Morpheus, really is a virility Malian mask which the artist has knocked to turned it into a cayuco. In the African culture this kind of masks shows the arrival of the adult life. With only one gesture Castro changes it meaning to a synonymous of immigration, the obligation that feels a person to abandon his country to try to survive. Sharing the space in the same room Breaking Wall Street is moving us to another place in the world. The end of a myth is close, the sistem which resisted to the critics thanks to its productivity, is becoming to teeter. Since the last November, the structures in which the economics principles are based had showed its real face.

In the next space, the artist uses some small balls “made in china” as a product of the neocapitalist system and the fight for the Low Cost. However the work is covered by barbed wire. It means the slavery that this kind of development has turned it into economical prisons. Tricky: It is a delicate game, a balance between the richness and the lack of freedom. A colourful installation is looking like giving a happiness touch to the exhibition until that the visitor got notice that the thing which keeps the globes in the work Go Kids Go are bullets. The piece is connecting the childhood in some specific areas of the world with the violence that they are used to live each day and that are sinking them in a reality that they will be dragging out through all their lives.

Jota Castro reminds a concrete fact. The next work was born one day in Art Basel Miami, where the artist felt sad about the indifference of his own world, the artistic world, about the savagery of the death penalty that still exists in some leading countries like United States of America. Ten watches represent ten Afro-American prisoners executed in Florida’s jails. The watches we can see in Time after Time have been stopped in the hour when took place every decease.

We are the World is the title of an eighties song full of good feelings and helps Jota Castro to evoke, using a carpet and some shoes, the rest at home. But these symbols that are part of our privacy are used by the artist like a shout from there, where the possible violence of a furtive shoe changes the relation between the powerful ones and the dispossessed.

Continuing with this discourse of reflection, Private Dancer uses an universal symbol: the American dollar; creating a phallic form with the note. The whole world dance with the music played a dance between what we desire and what we don’t have; the uncertainty in a world where we all hope to have some dollars in the brassiere.

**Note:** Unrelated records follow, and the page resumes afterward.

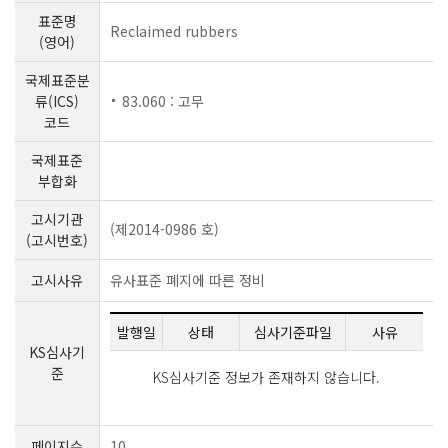
표준명
Reclaimed rubbers
(영어)
국제표준분
류(ICS)
83.060 : 고무
코드
국제표준
부합화
고시기관
(제2014-0986 호)
(고시번호)
고시사유
유사표준 폐지에 따른 정비
발행일
상태
심사기준파일
사유
KS심사기
준
KS심사기준 정보가 존재하지 않습니다.
페이지수
10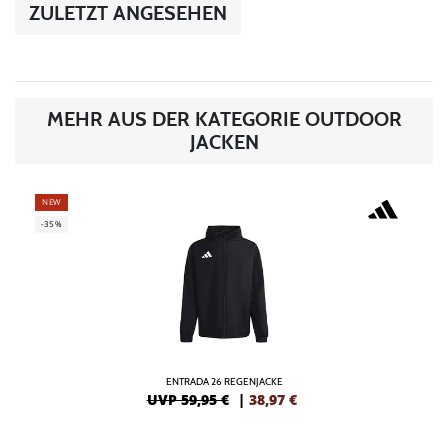
ZULETZT ANGESEHEN
MEHR AUS DER KATEGORIE OUTDOOR
JACKEN
NEW
-35%
ENTRADA 26 REGENJACKE
UVP 59,95 €
|
38,97
€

Cheers Black Light suggest us a toast to Miss Liberty (emblem of the contemporary system) with an American whisky glass full of oil. The statue of Liberty and the glass like the symbols of the two unique industries in the world and specifically in the United States that have grown.

Uncomfortable handcuffs. With some handcuffs and paper Jota Castro shows a piece about wishes, everyone wishes, and how they ruffle like paper. People lose they soul, they become handcuffed and paralyzed by a world eating the human thing. To fight against this idea, with an enormous confidence in the future the artists shows us in the next work the most valuable, the most important thing in his world: his daughter. Xie Xiè, (thanks in Chinese) represents some child shoes tangled in a ball of barbed wire. The duality of the world hits us in our face, in the words of the artist: “The misery of a woman gave me the most important I have”. 00 DW, Doesn’t Work 00, shows the wish of change and frustration, humanity gets relegated in the poor and outlying areas of the world. Jota Castro shows an ironic thing: men can’t be planted. The artist makes us think about complexity surrounded by the humankind problems in the poorest places in the planet and the problems that nature and taking care of it involve with economics.

Each work of this exhibition shows us a chapter of the travel where the artist invites us to question about the uncertainty of our culture.